Depending on exactly what the OP wanted to do if he reposted, the wildcard cert might have been a solution (note though that it still is restricted to at least the secondary domain (immediately below the TLD).

Tony

Vhosts don’t work with SSL simply because the SSL negotiation must happen first to ensure the confidentiality of the data. When that’s finished it’s too late to decide on a vhost based on the Host: header, you are stuck with the host you connected to. This is well explained in the Apache doco.

Yes, as SSL happens before any http is exchanged there is exactly one SSL configuration per IP:port possible.
In order to have multiple SSL context there are only three alternatives:

  1. Use different ports for each service (does not work with https protocol type in many browsers)

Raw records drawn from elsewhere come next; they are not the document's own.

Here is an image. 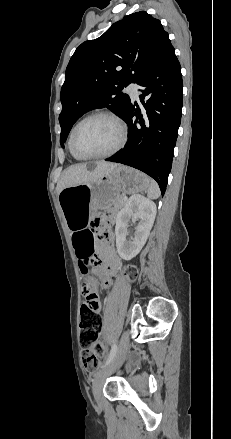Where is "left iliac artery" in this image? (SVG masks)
I'll use <instances>...</instances> for the list:
<instances>
[{
  "mask_svg": "<svg viewBox=\"0 0 231 439\" xmlns=\"http://www.w3.org/2000/svg\"><path fill=\"white\" fill-rule=\"evenodd\" d=\"M116 352H117V344H116V342H114V344H113V346L111 348L110 354H109V356H108V358H107V360L105 362V366L112 361V359L116 355Z\"/></svg>",
  "mask_w": 231,
  "mask_h": 439,
  "instance_id": "obj_1",
  "label": "left iliac artery"
}]
</instances>
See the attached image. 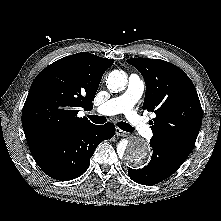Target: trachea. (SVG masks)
<instances>
[{"label":"trachea","instance_id":"trachea-1","mask_svg":"<svg viewBox=\"0 0 221 221\" xmlns=\"http://www.w3.org/2000/svg\"><path fill=\"white\" fill-rule=\"evenodd\" d=\"M88 117L95 124H104L105 123V118L103 116L89 115ZM118 127L124 131H127V132H131L134 130V128L126 122H119Z\"/></svg>","mask_w":221,"mask_h":221}]
</instances>
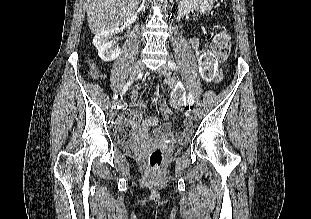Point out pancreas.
I'll return each mask as SVG.
<instances>
[{
  "mask_svg": "<svg viewBox=\"0 0 311 219\" xmlns=\"http://www.w3.org/2000/svg\"><path fill=\"white\" fill-rule=\"evenodd\" d=\"M197 1L198 0H186V8L193 9L194 7L197 6Z\"/></svg>",
  "mask_w": 311,
  "mask_h": 219,
  "instance_id": "cf45deb5",
  "label": "pancreas"
}]
</instances>
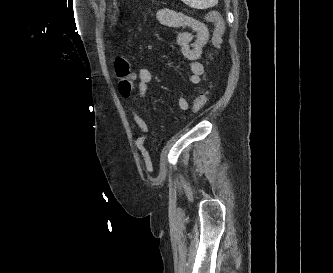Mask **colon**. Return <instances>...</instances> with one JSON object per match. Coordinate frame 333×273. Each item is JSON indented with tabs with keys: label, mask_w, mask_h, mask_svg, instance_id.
<instances>
[{
	"label": "colon",
	"mask_w": 333,
	"mask_h": 273,
	"mask_svg": "<svg viewBox=\"0 0 333 273\" xmlns=\"http://www.w3.org/2000/svg\"><path fill=\"white\" fill-rule=\"evenodd\" d=\"M206 20L213 24L212 43L218 45L224 34L225 24L218 12L211 11L206 14ZM117 85L122 97L128 98L131 95L135 75L131 71L130 63L125 58H117L114 63ZM208 90H203L194 99L191 105V112L200 111L208 100Z\"/></svg>",
	"instance_id": "obj_1"
}]
</instances>
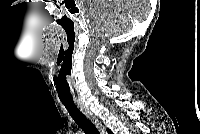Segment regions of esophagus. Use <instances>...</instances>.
<instances>
[{"mask_svg":"<svg viewBox=\"0 0 200 134\" xmlns=\"http://www.w3.org/2000/svg\"><path fill=\"white\" fill-rule=\"evenodd\" d=\"M78 107L80 110L87 116L88 119H90L93 124L97 127L99 130L100 134H106V129L100 122V120L84 105L81 103H77Z\"/></svg>","mask_w":200,"mask_h":134,"instance_id":"esophagus-1","label":"esophagus"}]
</instances>
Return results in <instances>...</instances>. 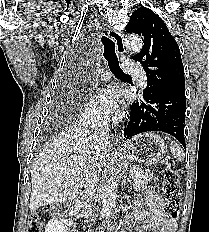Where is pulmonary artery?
I'll return each instance as SVG.
<instances>
[{"instance_id": "1", "label": "pulmonary artery", "mask_w": 209, "mask_h": 232, "mask_svg": "<svg viewBox=\"0 0 209 232\" xmlns=\"http://www.w3.org/2000/svg\"><path fill=\"white\" fill-rule=\"evenodd\" d=\"M123 70L127 74L137 77L142 86L147 85V77L145 72L135 63L130 61H125L123 63ZM99 78L103 81H107L109 79V74L107 72H101Z\"/></svg>"}]
</instances>
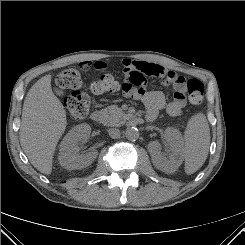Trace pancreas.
Instances as JSON below:
<instances>
[{
    "mask_svg": "<svg viewBox=\"0 0 245 245\" xmlns=\"http://www.w3.org/2000/svg\"><path fill=\"white\" fill-rule=\"evenodd\" d=\"M102 123L106 126H119L124 123L126 115L116 105L101 110Z\"/></svg>",
    "mask_w": 245,
    "mask_h": 245,
    "instance_id": "1",
    "label": "pancreas"
}]
</instances>
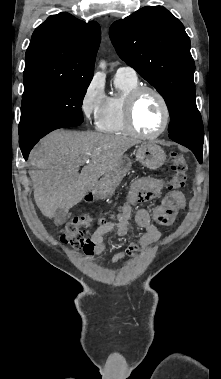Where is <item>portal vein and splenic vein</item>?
I'll return each instance as SVG.
<instances>
[{
	"mask_svg": "<svg viewBox=\"0 0 221 379\" xmlns=\"http://www.w3.org/2000/svg\"><path fill=\"white\" fill-rule=\"evenodd\" d=\"M85 162L88 163V162H89V159L85 160Z\"/></svg>",
	"mask_w": 221,
	"mask_h": 379,
	"instance_id": "18ae733b",
	"label": "portal vein and splenic vein"
}]
</instances>
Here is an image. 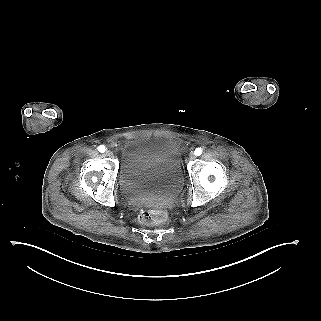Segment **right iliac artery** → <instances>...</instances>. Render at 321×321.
Listing matches in <instances>:
<instances>
[{
    "label": "right iliac artery",
    "mask_w": 321,
    "mask_h": 321,
    "mask_svg": "<svg viewBox=\"0 0 321 321\" xmlns=\"http://www.w3.org/2000/svg\"><path fill=\"white\" fill-rule=\"evenodd\" d=\"M105 150H106V148H105L104 145H100V146L98 147V151L101 152V153L105 152Z\"/></svg>",
    "instance_id": "obj_1"
}]
</instances>
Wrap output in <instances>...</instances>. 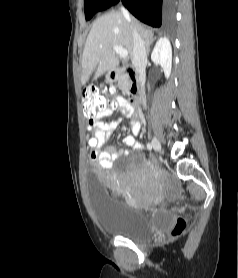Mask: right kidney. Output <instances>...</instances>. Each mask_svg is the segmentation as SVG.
I'll use <instances>...</instances> for the list:
<instances>
[{
  "instance_id": "1",
  "label": "right kidney",
  "mask_w": 238,
  "mask_h": 278,
  "mask_svg": "<svg viewBox=\"0 0 238 278\" xmlns=\"http://www.w3.org/2000/svg\"><path fill=\"white\" fill-rule=\"evenodd\" d=\"M151 59L154 64L160 65L164 71L165 77L169 78L172 67V48L168 38H160L156 43Z\"/></svg>"
}]
</instances>
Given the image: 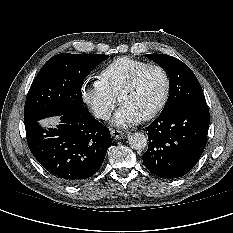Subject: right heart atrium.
Wrapping results in <instances>:
<instances>
[{"label": "right heart atrium", "instance_id": "d8ad5b80", "mask_svg": "<svg viewBox=\"0 0 233 233\" xmlns=\"http://www.w3.org/2000/svg\"><path fill=\"white\" fill-rule=\"evenodd\" d=\"M80 94L83 102L99 119H107L116 105L114 96L99 78L83 82Z\"/></svg>", "mask_w": 233, "mask_h": 233}]
</instances>
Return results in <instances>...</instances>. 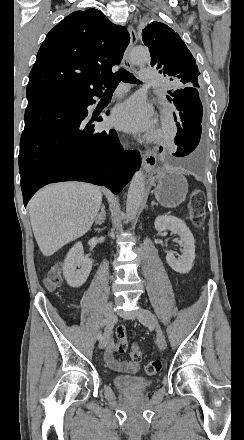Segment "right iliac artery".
Returning a JSON list of instances; mask_svg holds the SVG:
<instances>
[{"label":"right iliac artery","mask_w":244,"mask_h":440,"mask_svg":"<svg viewBox=\"0 0 244 440\" xmlns=\"http://www.w3.org/2000/svg\"><path fill=\"white\" fill-rule=\"evenodd\" d=\"M106 324H107V320L104 319V320L102 321V326H105ZM97 338H98V340H101V339H102V332H101V331L98 333Z\"/></svg>","instance_id":"1"}]
</instances>
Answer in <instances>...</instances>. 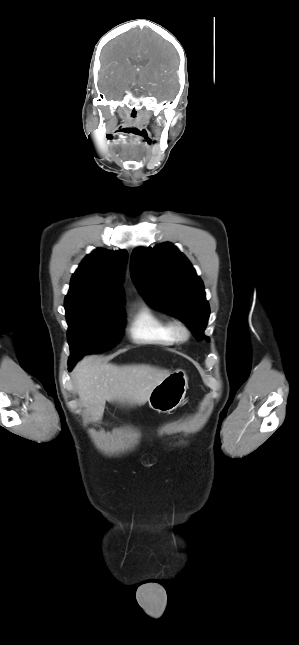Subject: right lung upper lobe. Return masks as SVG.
<instances>
[{
  "label": "right lung upper lobe",
  "mask_w": 299,
  "mask_h": 645,
  "mask_svg": "<svg viewBox=\"0 0 299 645\" xmlns=\"http://www.w3.org/2000/svg\"><path fill=\"white\" fill-rule=\"evenodd\" d=\"M127 256L125 250L104 249L87 255L72 276L65 305L122 306L121 284Z\"/></svg>",
  "instance_id": "right-lung-upper-lobe-1"
}]
</instances>
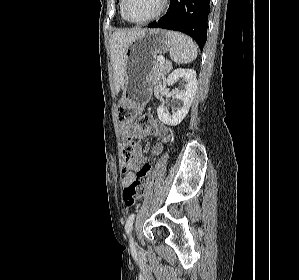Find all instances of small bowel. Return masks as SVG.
I'll return each mask as SVG.
<instances>
[{
    "mask_svg": "<svg viewBox=\"0 0 299 280\" xmlns=\"http://www.w3.org/2000/svg\"><path fill=\"white\" fill-rule=\"evenodd\" d=\"M124 134L136 139L133 158L128 164H124L123 167L124 177L122 180V185L125 187L130 182L136 179L137 170L145 161L139 141L149 136L159 137L160 140L155 142L151 148L152 154L156 156L162 152L164 143L169 139V133L167 127L164 124H162L158 120L152 119L150 124L146 127V133H139L138 136H133L132 126H126L124 128Z\"/></svg>",
    "mask_w": 299,
    "mask_h": 280,
    "instance_id": "small-bowel-1",
    "label": "small bowel"
}]
</instances>
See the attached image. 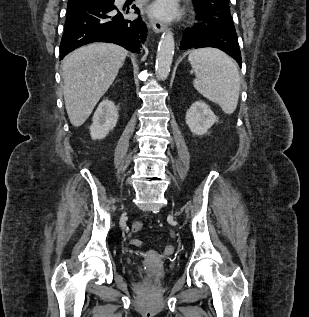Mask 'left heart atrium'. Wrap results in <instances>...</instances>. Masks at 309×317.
I'll return each instance as SVG.
<instances>
[{"label":"left heart atrium","mask_w":309,"mask_h":317,"mask_svg":"<svg viewBox=\"0 0 309 317\" xmlns=\"http://www.w3.org/2000/svg\"><path fill=\"white\" fill-rule=\"evenodd\" d=\"M150 12L161 19L170 20L179 15L176 0H155L150 8Z\"/></svg>","instance_id":"1"}]
</instances>
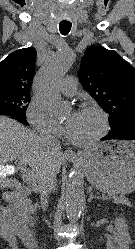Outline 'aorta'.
<instances>
[{
	"label": "aorta",
	"mask_w": 135,
	"mask_h": 249,
	"mask_svg": "<svg viewBox=\"0 0 135 249\" xmlns=\"http://www.w3.org/2000/svg\"><path fill=\"white\" fill-rule=\"evenodd\" d=\"M74 58L75 54L72 50L62 48L43 66L37 75L36 97L52 115L59 116L63 112L59 83L70 69ZM83 183V176L77 171H72L65 183L66 214L72 222L78 220L84 206Z\"/></svg>",
	"instance_id": "762f6f07"
}]
</instances>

  2. Checkout mod_ssl - Apache HTTP Server and use SSL/TLS for different virtual hosts (enable/disable SSLEngine per virtual host) but this requires a *.domain.tld kind of certificate

  3. Bet on RFC 2817 which brings TLS to HTTP and avoids the port related limitations of SSL. Even thouhg this RFC is more than 10 years old it is not widly adopted.

Yes,
And that is the (very common to all webservers) problem. Webservers route the whole session to the “website container” before decryption and parsing.

If webservers instead implemented a thin security later in front of the virtual webservers, it would enable a common shared management of security for all virtual websites and sessions would be decrypted and parsed <before> properly routing to the proper virtual server.

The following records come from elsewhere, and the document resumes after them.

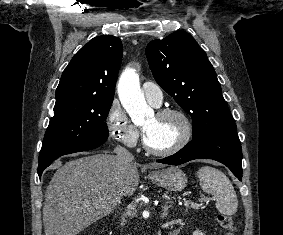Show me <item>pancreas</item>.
<instances>
[{"mask_svg": "<svg viewBox=\"0 0 283 235\" xmlns=\"http://www.w3.org/2000/svg\"><path fill=\"white\" fill-rule=\"evenodd\" d=\"M185 206L187 208H192V209L198 210L201 205L197 204V203H193V202H188L187 204H185Z\"/></svg>", "mask_w": 283, "mask_h": 235, "instance_id": "1", "label": "pancreas"}]
</instances>
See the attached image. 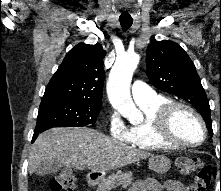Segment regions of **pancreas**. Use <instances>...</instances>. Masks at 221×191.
Wrapping results in <instances>:
<instances>
[{
	"label": "pancreas",
	"instance_id": "obj_1",
	"mask_svg": "<svg viewBox=\"0 0 221 191\" xmlns=\"http://www.w3.org/2000/svg\"><path fill=\"white\" fill-rule=\"evenodd\" d=\"M133 175L131 172H117L108 176L105 180L98 184L96 191H110L117 185H121L123 188H127L132 184Z\"/></svg>",
	"mask_w": 221,
	"mask_h": 191
}]
</instances>
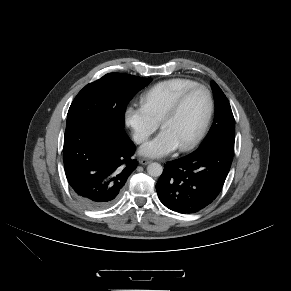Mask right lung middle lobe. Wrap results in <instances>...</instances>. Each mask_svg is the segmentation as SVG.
<instances>
[{
    "instance_id": "obj_1",
    "label": "right lung middle lobe",
    "mask_w": 291,
    "mask_h": 291,
    "mask_svg": "<svg viewBox=\"0 0 291 291\" xmlns=\"http://www.w3.org/2000/svg\"><path fill=\"white\" fill-rule=\"evenodd\" d=\"M151 78L109 73L85 86L73 100L66 128L79 124H106L124 128L125 109L134 94Z\"/></svg>"
}]
</instances>
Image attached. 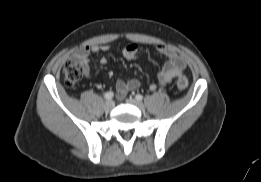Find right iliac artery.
<instances>
[{
    "instance_id": "obj_1",
    "label": "right iliac artery",
    "mask_w": 261,
    "mask_h": 182,
    "mask_svg": "<svg viewBox=\"0 0 261 182\" xmlns=\"http://www.w3.org/2000/svg\"><path fill=\"white\" fill-rule=\"evenodd\" d=\"M104 97L107 100H111L114 97V93L112 91H108V92L105 93Z\"/></svg>"
}]
</instances>
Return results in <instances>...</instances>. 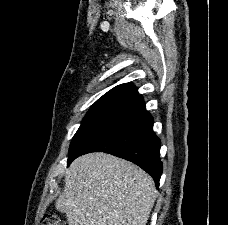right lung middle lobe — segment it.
I'll list each match as a JSON object with an SVG mask.
<instances>
[{"label": "right lung middle lobe", "instance_id": "right-lung-middle-lobe-1", "mask_svg": "<svg viewBox=\"0 0 228 225\" xmlns=\"http://www.w3.org/2000/svg\"><path fill=\"white\" fill-rule=\"evenodd\" d=\"M138 92L135 88L119 85L100 97L85 115L81 126L74 135L70 144L69 154L80 142L98 125L127 105Z\"/></svg>", "mask_w": 228, "mask_h": 225}]
</instances>
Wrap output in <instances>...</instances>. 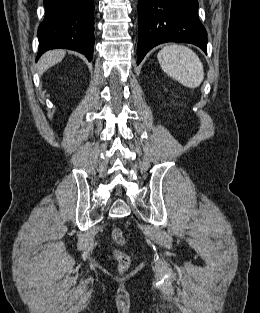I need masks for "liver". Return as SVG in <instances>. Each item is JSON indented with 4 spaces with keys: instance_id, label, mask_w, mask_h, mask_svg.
<instances>
[{
    "instance_id": "obj_1",
    "label": "liver",
    "mask_w": 260,
    "mask_h": 313,
    "mask_svg": "<svg viewBox=\"0 0 260 313\" xmlns=\"http://www.w3.org/2000/svg\"><path fill=\"white\" fill-rule=\"evenodd\" d=\"M66 52L61 49L51 50L43 54L37 63V71L39 74L44 73L47 69L62 61Z\"/></svg>"
}]
</instances>
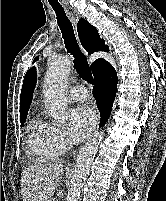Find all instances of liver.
<instances>
[{"mask_svg":"<svg viewBox=\"0 0 166 201\" xmlns=\"http://www.w3.org/2000/svg\"><path fill=\"white\" fill-rule=\"evenodd\" d=\"M63 172V162L42 161L22 171V201H52Z\"/></svg>","mask_w":166,"mask_h":201,"instance_id":"liver-1","label":"liver"}]
</instances>
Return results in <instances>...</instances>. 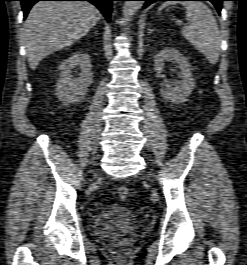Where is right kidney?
<instances>
[{
	"mask_svg": "<svg viewBox=\"0 0 247 265\" xmlns=\"http://www.w3.org/2000/svg\"><path fill=\"white\" fill-rule=\"evenodd\" d=\"M80 69V77L73 78L72 70ZM60 79L56 85L57 97L66 105L82 101L93 80L92 65L88 54L76 53L59 65Z\"/></svg>",
	"mask_w": 247,
	"mask_h": 265,
	"instance_id": "right-kidney-1",
	"label": "right kidney"
}]
</instances>
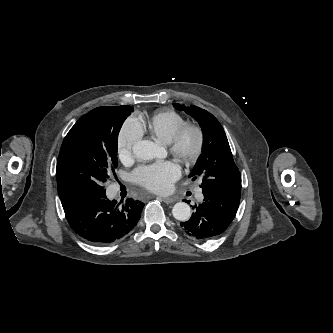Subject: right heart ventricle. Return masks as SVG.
I'll list each match as a JSON object with an SVG mask.
<instances>
[{
  "label": "right heart ventricle",
  "instance_id": "right-heart-ventricle-1",
  "mask_svg": "<svg viewBox=\"0 0 333 333\" xmlns=\"http://www.w3.org/2000/svg\"><path fill=\"white\" fill-rule=\"evenodd\" d=\"M184 123V118L175 111L161 110L153 113L148 120L142 123L141 128L169 144L176 130Z\"/></svg>",
  "mask_w": 333,
  "mask_h": 333
}]
</instances>
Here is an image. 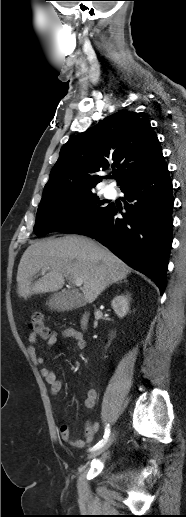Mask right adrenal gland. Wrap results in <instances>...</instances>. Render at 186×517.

The proposed solution is a common software architectural problem and applying a common solution – The problem is that the procedure is too tightly integrated which forces inflexibility. Separate the functionality and the result is new flexibility in the execution plan. Note that just because the execution plan is modified, it does not compromise security because it’s still a closed plan with no diffeernt input.

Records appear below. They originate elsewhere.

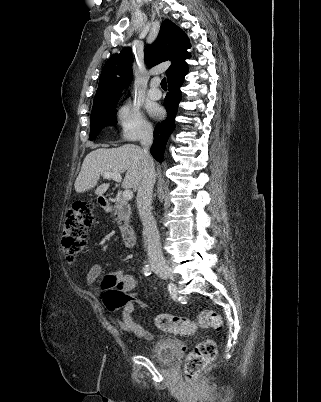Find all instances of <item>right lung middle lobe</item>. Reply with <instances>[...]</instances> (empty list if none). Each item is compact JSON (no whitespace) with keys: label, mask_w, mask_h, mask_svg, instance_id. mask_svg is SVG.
Wrapping results in <instances>:
<instances>
[{"label":"right lung middle lobe","mask_w":321,"mask_h":402,"mask_svg":"<svg viewBox=\"0 0 321 402\" xmlns=\"http://www.w3.org/2000/svg\"><path fill=\"white\" fill-rule=\"evenodd\" d=\"M118 99L104 106L94 107L91 112L90 140L97 137L99 132L106 126L114 125Z\"/></svg>","instance_id":"dd1d6c3e"}]
</instances>
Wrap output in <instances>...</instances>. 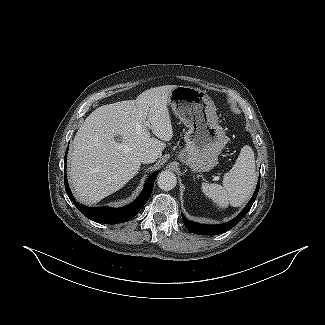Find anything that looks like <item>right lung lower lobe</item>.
<instances>
[{
  "instance_id": "1",
  "label": "right lung lower lobe",
  "mask_w": 325,
  "mask_h": 325,
  "mask_svg": "<svg viewBox=\"0 0 325 325\" xmlns=\"http://www.w3.org/2000/svg\"><path fill=\"white\" fill-rule=\"evenodd\" d=\"M67 154V152H66ZM65 163H66V155H65ZM159 171L153 173L145 183V187L137 199L130 203L127 206L121 208H109V207H86L77 203L74 200V197L71 195V191L68 187L67 182V173L64 172V183L65 190L69 195L73 204L81 211L87 218L99 222V223H123L131 220L133 217L137 215V213L141 210V208L146 204L148 199L151 196L153 185Z\"/></svg>"
}]
</instances>
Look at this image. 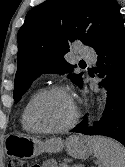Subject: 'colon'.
Returning <instances> with one entry per match:
<instances>
[{
	"label": "colon",
	"instance_id": "obj_1",
	"mask_svg": "<svg viewBox=\"0 0 125 167\" xmlns=\"http://www.w3.org/2000/svg\"><path fill=\"white\" fill-rule=\"evenodd\" d=\"M7 167H29L27 162L19 159H11L8 163ZM34 167H39V166H34Z\"/></svg>",
	"mask_w": 125,
	"mask_h": 167
}]
</instances>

As for TLS replacing HTTP to support encrypted sessions to different web hosts… it’s an interesting thought but I doubt makes any real difference(and notice the date, year 2000 :wink: . I wouldn’t be real excited about an approach which sends encrypted and unencrypted payloads separately, I’d favor the way TLS and HTTPS work now which is to send all as one and expose as little unencrypted as possible. On this topic, who knows maybe someone will propose an RFC similar to how XML Web Services has evolved to support Secure Web Services, the problems and content are very similar… routing encrypted ANSI payloads.

IMO and just theorizing,
Tony

In industrial strength HTTPS sites this is not an issue. There is only one IP address and one domain name “fronting” the HTTPS but in reality it may be a cluster of machines using packet redirection, failover and various gnarly techniques to handle the load and assure availability. You didn’t think https://order.amazon.com was only one machine did you? :wink:

gnu_tls is another option to allow one IP to have multiple SSL sites - using wildcard or non-wildcard SSL certs. It is pretty cool - I recently used this for the first time and have several SSL vhosts all running on one shared IP - works pretty darn well.

Lews Therin

They’re called “SSL Accelerators” - essentially Web Proxies with extra resources to support the extra SSL load (because of the disconnected nature of http, <every> individual packet needs to be encrypted/decrypted, that is one of the primary differences between using an SSL tunnel vs some other more conventional VPN protocol).

BigIP is probably one of the biggest names of the many who do this, and yes they can be clustered.

Tony

There are many architectures to do this, accelerators are just a part of the picture.

Big IP - - - nice stuff, just bring your checkbook!

However, I think we may have wondered a bit far from the question the OP asked. Not that I mind too much, it’s a fun thread. Just funny though - we’ve gone from a very basic vhost config to discussing load balanced clusters of BigIP SSL boxes costing about $30K. There is some humor here.